[Collected data]
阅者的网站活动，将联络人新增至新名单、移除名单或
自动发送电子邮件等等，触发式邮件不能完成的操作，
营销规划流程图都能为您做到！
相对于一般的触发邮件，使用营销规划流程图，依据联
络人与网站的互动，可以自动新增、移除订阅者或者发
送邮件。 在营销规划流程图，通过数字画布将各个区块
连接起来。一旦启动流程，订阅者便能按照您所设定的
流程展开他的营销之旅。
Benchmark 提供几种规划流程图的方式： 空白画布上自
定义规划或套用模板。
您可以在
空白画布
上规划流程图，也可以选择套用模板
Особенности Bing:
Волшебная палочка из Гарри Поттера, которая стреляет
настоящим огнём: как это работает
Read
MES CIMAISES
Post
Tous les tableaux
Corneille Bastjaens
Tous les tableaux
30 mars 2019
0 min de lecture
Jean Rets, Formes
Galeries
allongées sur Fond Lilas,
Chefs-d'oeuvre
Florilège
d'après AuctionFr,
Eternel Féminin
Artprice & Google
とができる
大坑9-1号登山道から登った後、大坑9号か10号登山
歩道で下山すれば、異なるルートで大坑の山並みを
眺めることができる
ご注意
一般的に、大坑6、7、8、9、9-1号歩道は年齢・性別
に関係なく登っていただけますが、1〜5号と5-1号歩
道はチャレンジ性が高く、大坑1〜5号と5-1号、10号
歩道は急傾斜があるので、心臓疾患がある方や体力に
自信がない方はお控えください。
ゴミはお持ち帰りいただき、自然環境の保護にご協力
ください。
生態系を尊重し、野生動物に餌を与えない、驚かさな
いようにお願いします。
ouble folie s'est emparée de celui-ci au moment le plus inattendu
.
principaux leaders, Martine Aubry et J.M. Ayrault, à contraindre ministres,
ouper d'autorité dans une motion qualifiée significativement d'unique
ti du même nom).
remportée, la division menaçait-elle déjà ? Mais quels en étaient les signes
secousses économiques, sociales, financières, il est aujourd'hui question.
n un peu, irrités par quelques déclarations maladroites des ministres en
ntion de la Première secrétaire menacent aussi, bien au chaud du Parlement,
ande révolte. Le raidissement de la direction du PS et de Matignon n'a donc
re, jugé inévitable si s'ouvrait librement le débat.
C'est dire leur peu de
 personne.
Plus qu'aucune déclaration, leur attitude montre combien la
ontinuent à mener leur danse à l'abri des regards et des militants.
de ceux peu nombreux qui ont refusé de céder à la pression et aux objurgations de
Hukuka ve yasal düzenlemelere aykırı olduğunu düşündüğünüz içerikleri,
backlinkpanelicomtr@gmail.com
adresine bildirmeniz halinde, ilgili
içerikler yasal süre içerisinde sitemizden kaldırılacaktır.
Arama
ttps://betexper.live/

==

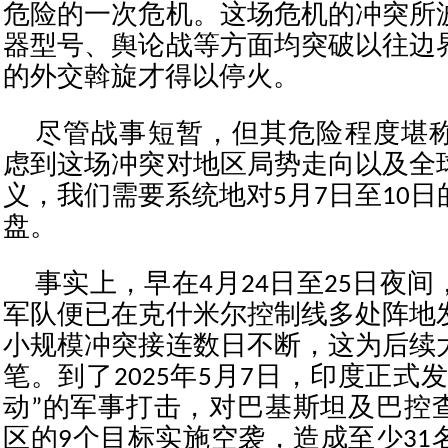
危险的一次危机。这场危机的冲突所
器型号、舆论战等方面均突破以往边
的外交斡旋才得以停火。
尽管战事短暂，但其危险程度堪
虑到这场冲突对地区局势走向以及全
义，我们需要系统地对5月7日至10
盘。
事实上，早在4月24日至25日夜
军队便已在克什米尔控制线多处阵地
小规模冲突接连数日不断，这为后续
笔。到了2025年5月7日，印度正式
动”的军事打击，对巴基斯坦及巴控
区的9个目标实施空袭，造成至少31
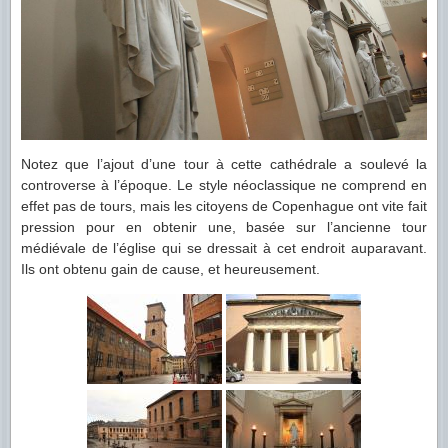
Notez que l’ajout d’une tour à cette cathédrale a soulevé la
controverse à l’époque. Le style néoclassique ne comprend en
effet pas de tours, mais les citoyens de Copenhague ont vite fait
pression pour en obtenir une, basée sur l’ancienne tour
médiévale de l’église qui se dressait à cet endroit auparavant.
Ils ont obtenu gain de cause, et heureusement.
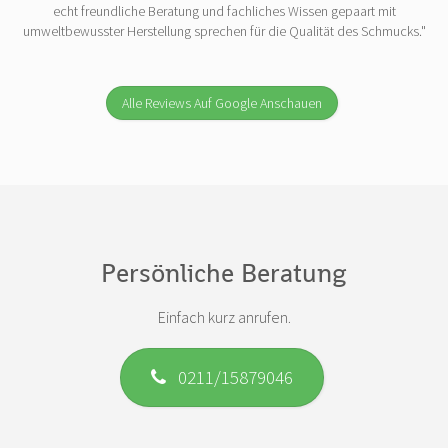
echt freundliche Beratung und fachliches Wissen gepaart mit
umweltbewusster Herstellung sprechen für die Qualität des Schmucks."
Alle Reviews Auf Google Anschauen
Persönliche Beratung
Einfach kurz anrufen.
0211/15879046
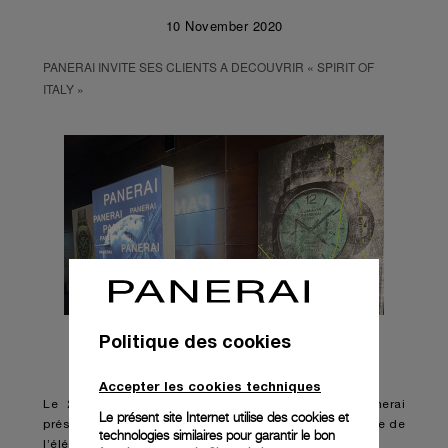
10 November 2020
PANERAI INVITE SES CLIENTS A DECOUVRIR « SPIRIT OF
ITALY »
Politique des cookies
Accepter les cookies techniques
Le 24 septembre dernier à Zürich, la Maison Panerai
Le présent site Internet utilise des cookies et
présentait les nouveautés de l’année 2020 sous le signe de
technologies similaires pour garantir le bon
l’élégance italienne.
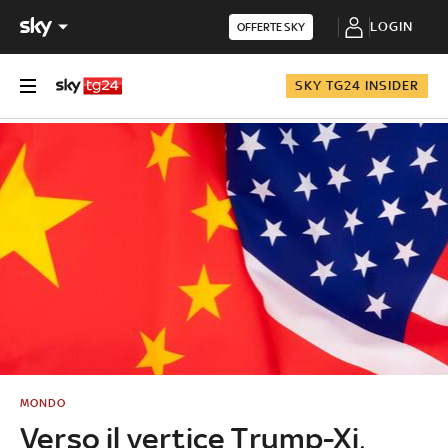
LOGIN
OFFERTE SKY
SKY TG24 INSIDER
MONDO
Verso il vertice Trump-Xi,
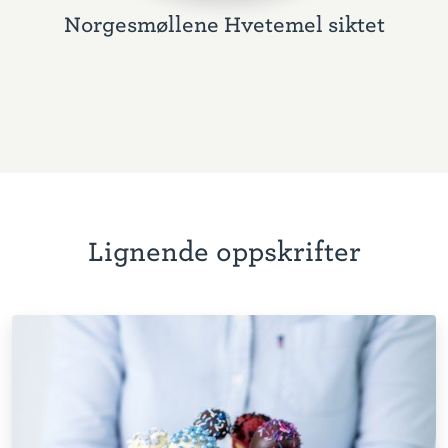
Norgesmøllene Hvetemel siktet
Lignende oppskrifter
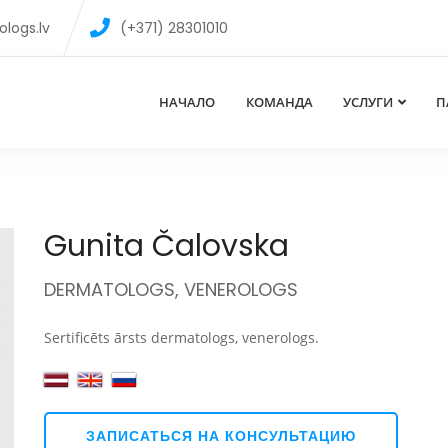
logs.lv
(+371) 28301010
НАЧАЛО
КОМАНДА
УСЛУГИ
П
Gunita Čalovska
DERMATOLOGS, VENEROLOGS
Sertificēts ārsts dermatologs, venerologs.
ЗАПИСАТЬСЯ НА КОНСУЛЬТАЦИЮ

--

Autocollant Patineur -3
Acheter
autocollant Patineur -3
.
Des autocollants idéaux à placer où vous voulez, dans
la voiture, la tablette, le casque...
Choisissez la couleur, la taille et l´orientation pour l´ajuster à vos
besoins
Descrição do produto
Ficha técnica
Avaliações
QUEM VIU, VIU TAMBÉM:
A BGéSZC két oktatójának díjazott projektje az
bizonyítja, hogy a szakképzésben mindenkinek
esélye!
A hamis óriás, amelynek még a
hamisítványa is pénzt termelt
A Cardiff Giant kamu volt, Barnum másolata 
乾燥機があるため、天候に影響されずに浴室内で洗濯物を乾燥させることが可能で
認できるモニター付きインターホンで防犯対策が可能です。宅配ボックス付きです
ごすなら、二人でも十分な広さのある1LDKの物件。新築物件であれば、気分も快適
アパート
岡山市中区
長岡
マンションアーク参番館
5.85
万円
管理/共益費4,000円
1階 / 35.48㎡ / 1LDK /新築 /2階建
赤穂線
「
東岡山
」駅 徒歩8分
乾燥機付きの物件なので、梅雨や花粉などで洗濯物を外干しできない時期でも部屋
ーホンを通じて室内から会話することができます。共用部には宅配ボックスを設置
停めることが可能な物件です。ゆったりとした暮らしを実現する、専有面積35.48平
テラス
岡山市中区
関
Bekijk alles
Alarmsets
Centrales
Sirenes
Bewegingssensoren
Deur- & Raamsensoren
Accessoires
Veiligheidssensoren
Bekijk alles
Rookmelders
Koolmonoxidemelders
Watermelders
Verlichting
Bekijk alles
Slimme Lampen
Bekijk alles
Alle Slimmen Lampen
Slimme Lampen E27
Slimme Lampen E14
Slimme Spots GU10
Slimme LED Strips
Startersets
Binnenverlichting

## Problem statement
The entries above hold a line with "Accessoires" and a later line with "Binnenverlichting". Write out exactly those lines and all lines between, nothing more.

## Task output
Accessoires
Veiligheidssensoren
Bekijk alles
Rookmelders
Koolmonoxidemelders
Watermelders
Verlichting
Bekijk alles
Slimme Lampen
Bekijk alles
Alle Slimmen Lampen
Slimme Lampen E27
Slimme Lampen E14
Slimme Spots GU10
Slimme LED Strips
Startersets
Binnenverlichting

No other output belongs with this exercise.